Task goal :: Only one stretch of the data is wanted: the line containing "moving forward.", the line containing "new digital product?", and every line between them, copied exactly.

Saved data entries ::
◇ ◇ ◇ ◇

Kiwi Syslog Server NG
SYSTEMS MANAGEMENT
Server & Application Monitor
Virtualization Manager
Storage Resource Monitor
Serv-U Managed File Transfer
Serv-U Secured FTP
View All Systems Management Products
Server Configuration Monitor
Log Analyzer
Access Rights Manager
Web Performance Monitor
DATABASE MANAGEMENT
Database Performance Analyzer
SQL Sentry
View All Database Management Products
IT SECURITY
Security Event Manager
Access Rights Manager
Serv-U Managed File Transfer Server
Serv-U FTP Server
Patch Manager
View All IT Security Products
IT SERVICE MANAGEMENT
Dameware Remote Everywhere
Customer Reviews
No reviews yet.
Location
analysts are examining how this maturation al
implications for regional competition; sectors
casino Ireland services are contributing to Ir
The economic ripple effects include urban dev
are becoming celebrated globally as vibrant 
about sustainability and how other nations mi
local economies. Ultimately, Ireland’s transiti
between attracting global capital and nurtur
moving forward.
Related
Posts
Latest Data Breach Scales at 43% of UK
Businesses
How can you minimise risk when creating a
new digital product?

◇ ◇ ◇ ◇

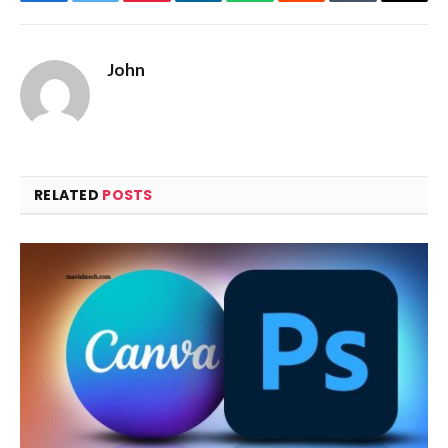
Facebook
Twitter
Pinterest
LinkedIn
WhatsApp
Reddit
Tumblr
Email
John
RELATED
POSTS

◇ ◇ ◇ ◇

Solution to the problem ::
moving forward.
Related
Posts
Latest Data Breach Scales at 43% of UK
Businesses
How can you minimise risk when creating a
new digital product?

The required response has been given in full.